The history of all hitherto existing firewall subsystems is the history of struggles over more flexibility and compatibility. The nftables firewall ranks so far as the last revolution after ipfw, ipfadm, ipchains and netfilter. As the same team is working on the code, there is hope for users that there is continuing support for it.
The rework was necessary because the reliably operating netfilter was getting ever more extensions that many admins were finding unwieldy. Much of the discussion was around the interface between the userland tools and the kernel. Whereas the tools in netfilter up to now could only exchange a rule as a binary blob over the netlink interface, incremental rule changes are now possible.
[Furthermore, ] the developers moved the majority of the kernel ruleset evalutation from kernel to userspace, McHardy says. in his lwn.net mailing.

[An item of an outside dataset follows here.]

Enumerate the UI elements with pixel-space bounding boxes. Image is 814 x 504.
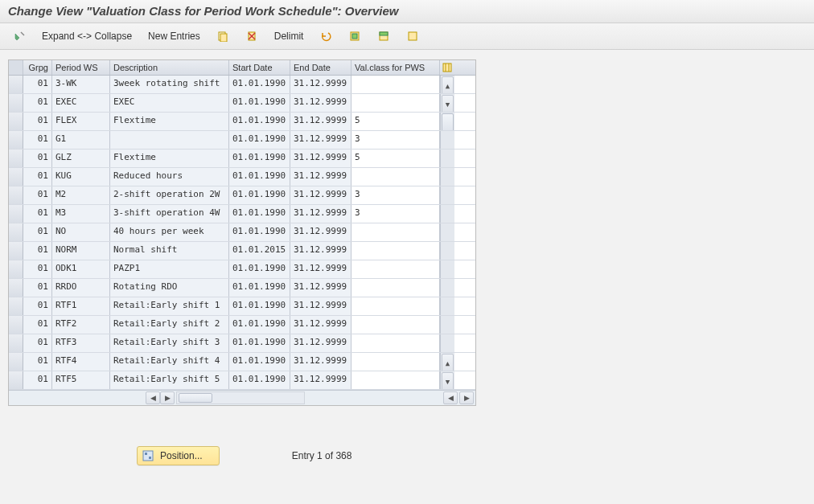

Moreover, users get to use a new rule syntax that allows them more configuration freedom, unlike the previous netfilter that depended on complicated command line calls. The userland tools create the rules with help of a library to load into the kernel, which simply executes them.
The nftables firewall also introduces a few standardizations such that the subsystem is now independent of the protocol family and IPv4 in the same way as IPv6 and link-layer packets.. It also provides direct access to many packet data through its syntax that is like a mix of Wireshark filter rules and Perl associative arrays. One user request Mchardy rejected, though: Compatibility layers that map the
old rules to new ones are not feasible, he regretted.